Now that's more like it! Since I'm using geometric mean (and that involves taking the log of individual values), the cases in which the memory consumed was reportedly 0kB (ie. rounded down to 0) threw errors in my face. To account for that, I set the memory consumption to simply 0.5kB in those cases.

To me, several details popped out about this data. For one, what the heck is Chapel and why is it on the top of the list? A quick Googling tells us that it's some fancy language made by Cray (that company who makes supercomputers), and given that the tests were run on a quad-core machine, I guess its implementations of the tests took good advantage of the parallelism.
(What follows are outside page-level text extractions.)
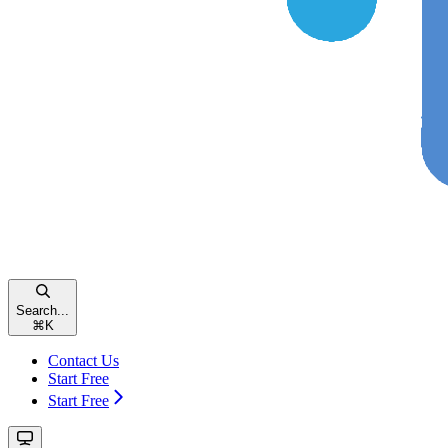
Search...
⌘
K
Contact Us
Start Free
Start Free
The same goes for Rust, beating out even grandaddy C (but consuming much more memory) and coming in the number 2 spot. C ran at basically the same speed as C++ while using less memory, as expected. The next surprise is golang coming in so close to C++ in performance, and even beating it out in memory consumption! My understanding was that it basically traded blows with Java, but I guess that information is wrong! Java is basically where I'd expected it to be - about 2x slower than C/C++, while consuming a lot more memory (after all, it has a full VM to manage, with the overhead of countless objects in the heap).

And the rest are just scripting languages (interpreted), as expected. It's hard for the compiler/interpreter to optimize the running code when it doesn't know much. I'm not used to Racket, but it seems to be handily beating down everyone else in speed. I'm not sure what causes its comparatively high memory consumption, however.
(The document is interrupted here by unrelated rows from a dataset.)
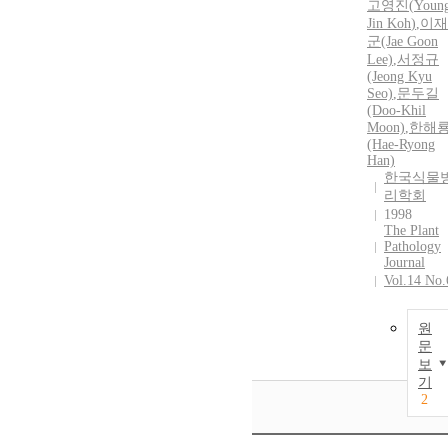
고영진
(
Youn
Jin
Koh
)
,
이재
군(Jae Goon
Lee)
,
서정규
(Jeong Kyu
Seo)
,
문두길
(Doo-Khil
Moon)
,
한해
(Hae-Ryong
Han)
한국식물
리학회
1998
The Plant
Pathology
Journal
Vol.14 No.
원
문
보
기
2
JRuby consuming crazy amounts of memory while not even being faster than yarv is... unfortunately expected, given the nature of these benchmarks, the JVM having an overhead, and JRuby abusing invokedynamic. However, the JVM can be blazing fast - and I mean 9x faster peak speed than the reference implementation, as shown by the TruffleRuby implementation (based on the new JIT compiler - Graal - written in Java).

I thought python and ruby (yarv) would blow trades, but I was wrong, once again - python is clearly the faster and the more memory-efficient of the two. However, with Ruby 3x3 showing promising progress in the JIT department, I'll be looking forward to Ruby making strides beyond the current python performance line, at the very least.

Finally, surprising literally nobody, perl is dead last. Honestly, did anyone think it would end up anywhere else other than dead last when they first saw perl on the list halfway through the article?

And that's where I am with analyzing the Benchmark Game data! I still have a few ways to go - namely, taking into account of the languages that didn't have implementations for all of the tests - and it'll be an even more daunting task, I'm sure. However, as I'm just a college student with tight deadlines (in fact, I've got a paper due tomorrow morning), I will leave it here for now. I'll perhaps pick this back up when I have time again.


Funny afterword: although I got started with analyzing this data because of the threat of the website going down, as of time of writing this article, it seems someone else has started hosting the site again. Well, I don't think this effort was a waste. After all, if anything, it was a good learning experience.